Olaya böyle baktığımızda, Küçük Kaynarca’dan “93 harbine” kadar Rus İmparatorlarının Bulgarlar arasında neden din kışkırtıcılığı yaptığı da kolayca anlaşılmaktadır.
Eğer Bulgar halkının özünde Tangra’dan gelen iyilik kutsallaşmamış olsaydı; bu halkın Bizans’ta her gün yaşadığı bitmeyen ve din değiştirme zorbalığından kaynaklandığına inandığı eziyete şeytan çilesi demezlerdi, isyan edip BOGOMİL HAREKETİ – (Tanrısını sevenler hareketi) alevlendirmez ve yanmaya gönül vermezdi.
Bu olay 1000 yıl önceki Bulgar toplumu için ruhsal olanı belirleyendir.

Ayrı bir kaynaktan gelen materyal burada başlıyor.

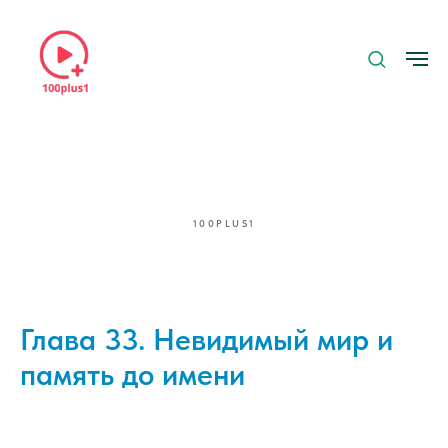
100PLUS1
Глава 33. Невидимый мир и
память до имени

Buralara gelen dervişler doğanın felsefesinde sevgi ruhunu güneşle buluşturdu.
Böylece yeni bir Bulgar deyimi felsefesi doğdu: “Benim iyi olmam önemli değil, onun kötü olması önemlidir.”
Bu anlayış monarşi zamanında yerleşti, totalitarizm döneminde katmerleşti ve toplumsal dayanışma, hoşgörü, iyi komşuluk vs. değerli erdemlere karşı savaş açarak onların kuyularını kazdı.
Birinci ve İkinci Dünya Savaşı arası dönemde monarşi zulmünü yaşadık.
Ama bununla da kalmadık. Gerek Çar Ferdinand, gerek Çar III. Boris veya komünist diktatör Jivkov dönemlerinde Türklerin maruz kaldığı zulümler, tahammül sınırlarını epey zorlamış ve dönem dönem büyük göçlerin yaşanmasına neden olmuştur.
Osmanlıdan koparıldıktan sonra bile Bulgaristan’ın başına Bulgar getirmediler.
Yani Bulgarlara güvenmedikleri için devletin başına Alman prens Ferdinand getirildi başa. Osmanlı yüzyıllarca yatırım yaparak Bulgaristan’da ticari, zirai ve kültürel olarak kalkınmasında gösterdiği atılımlardan sonra, Rus istilası sonrası 1878’de çekilirken ardında binlerce cami, saray, konak, mescit, medrese, köprü, çeşme, geçit, köy ve kasaba miras bıraktı.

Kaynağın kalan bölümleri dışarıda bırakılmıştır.